Last week we introduced you to the Children of World War II project. If you missed that blog, go and have a read of it here. This week, Alistair Nisbet explains how the project evolved…
—
Eighty years on, the children from our four schools had a lot to learn. In stepped a wonderful team of volunteers at Nothe Fort with a series of evacuee experience days which put the children back into the 1940s for a day… in an air raid shelter, a wartime classroom, kitchen and shop to give them a vivid flavour of what life would have been like.

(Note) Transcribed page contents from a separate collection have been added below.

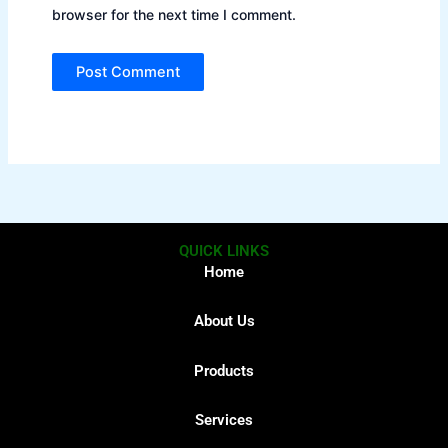
browser for the next time I comment.
QUICK LINKS
Home
About Us
Products
Services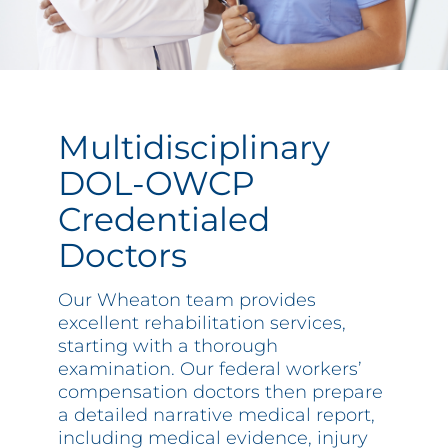
Multidisciplinary
DOL-OWCP
Credentialed
Doctors
Our Wheaton team provides
excellent rehabilitation services,
starting with a thorough
examination. Our federal workers’
compensation doctors then prepare
a detailed narrative medical report,
including medical evidence, injury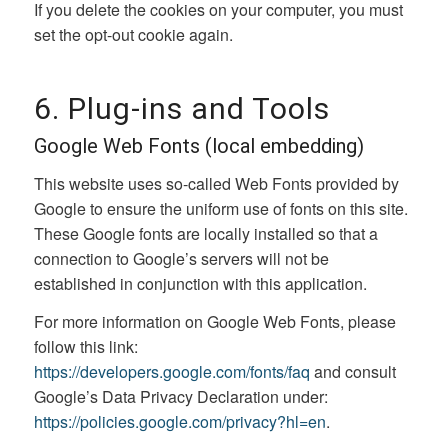
If you delete the cookies on your computer, you must
set the opt-out cookie again.
6. Plug-ins and Tools
Google Web Fonts (local embedding)
This website uses so-called Web Fonts provided by
Google to ensure the uniform use of fonts on this site.
These Google fonts are locally installed so that a
connection to Google’s servers will not be
established in conjunction with this application.
For more information on Google Web Fonts, please
follow this link:
https://developers.google.com/fonts/faq
and consult
Google’s Data Privacy Declaration under:
https://policies.google.com/privacy?hl=en
.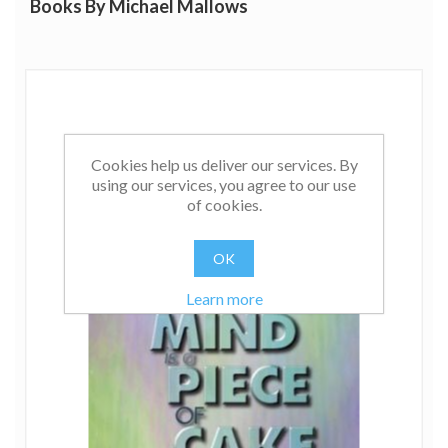
Books By Michael Mallows
Cookies help us deliver our services. By
using our services, you agree to our use
of cookies.
OK
Learn more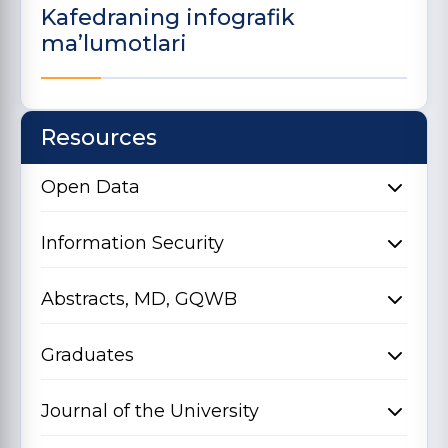
Kafedraning infografik
ma’lumotlari
Resources
Open Data
Information Security
Abstracts, MD, GQWB
Graduates
Journal of the University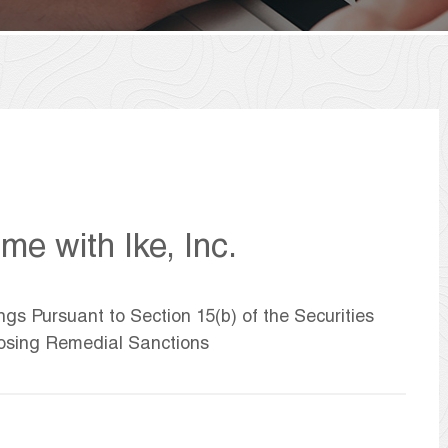
e with Ike, Inc.
ngs Pursuant to Section 15(b) of the Securities
osing Remedial Sanctions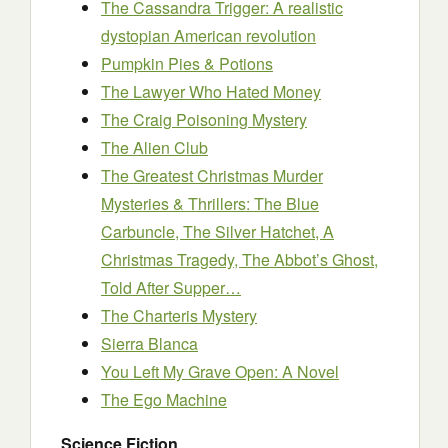
The Cassandra Trigger: A realistic
dystopian American revolution
Pumpkin Pies & Potions
The Lawyer Who Hated Money
The Craig Poisoning Mystery
The Alien Club
The Greatest Christmas Murder
Mysteries & Thrillers: The Blue
Carbuncle, The Silver Hatchet, A
Christmas Tragedy, The Abbot’s Ghost,
Told After Supper…
The Charteris Mystery
Sierra Blanca
You Left My Grave Open: A Novel
The Ego Machine
Science Fiction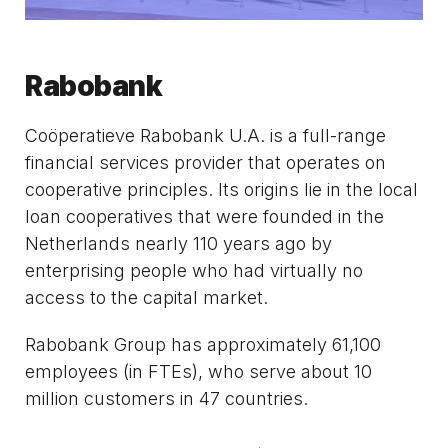
Rabobank
Coöperatieve Rabobank U.A. is a full-range
financial services provider that operates on
cooperative principles. Its origins lie in the local
loan cooperatives that were founded in the
Netherlands nearly 110 years ago by
enterprising people who had virtually no
access to the capital market.
Rabobank Group has approximately 61,100
employees (in FTEs), who serve about 10
million customers in 47 countries.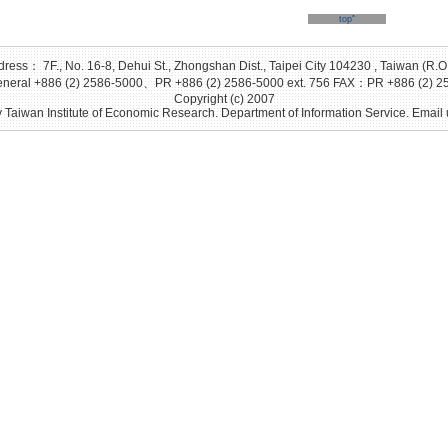
topˆ
ress： 7F., No. 16-8, Dehui St., Zhongshan Dist., Taipei City 104230 , Taiwan (R.O
eral +886 (2) 2586-5000、PR +886 (2) 2586-5000 ext. 756 FAX：PR +886 (2) 2
Copyright (c) 2007
 Taiwan Institute of Economic Research. Department of Information Service. Email 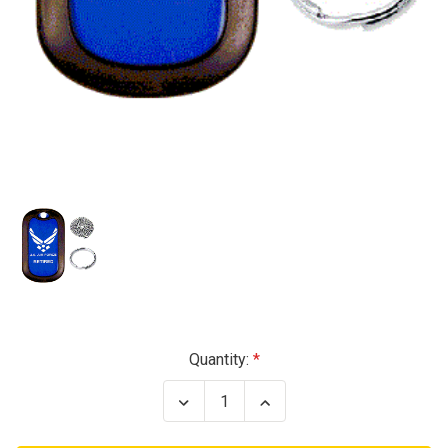
Current
Quantity:
Stock:
Decrease
Increase
Quantity
Quantity
of
of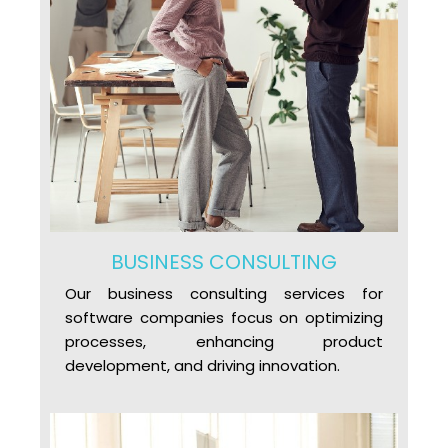
BUSINESS CONSULTING
Our business consulting services for
software companies focus on optimizing
processes, enhancing product
development, and driving innovation.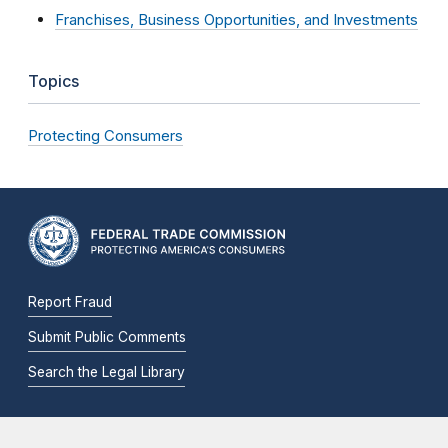
Franchises, Business Opportunities, and Investments
Topics
Protecting Consumers
Report Fraud
Submit Public Comments
Search the Legal Library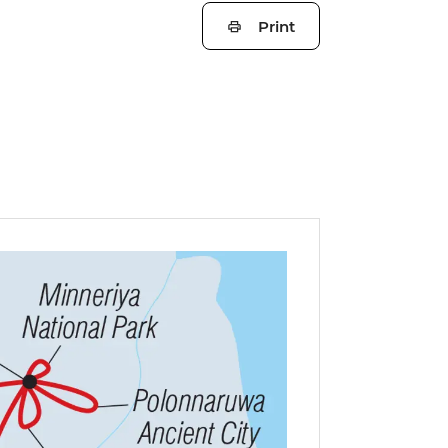
Print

Transport for school trips is difficult and expensive but thankfully St John’s is in walking distance along the promenade and the St Nicholas children in their WW2 outfits and cardboard ‘gas mask’ boxes, could come on the train from Upwey, starting their evacuee experience before they had even arrived.
That left us just the Bovington class and a smaller group of year eight pupils from Puddletown to bring down to Weymouth by bus.

—
Next came four days in school with the two project directors introducing all 100 children to the project and to scriptwriting – telling stories through dialogue.
“Get into groups, choose a scene, name your characters, and improvise ten lines of dialogue before lunch. One of you can record the others reading them through and we’ll play them back to the class later.”
Project co-director Sharon Hayden who trained with film director Mike Lee taught the children how to act out a storyline and improvise the dialogue to bring it to life.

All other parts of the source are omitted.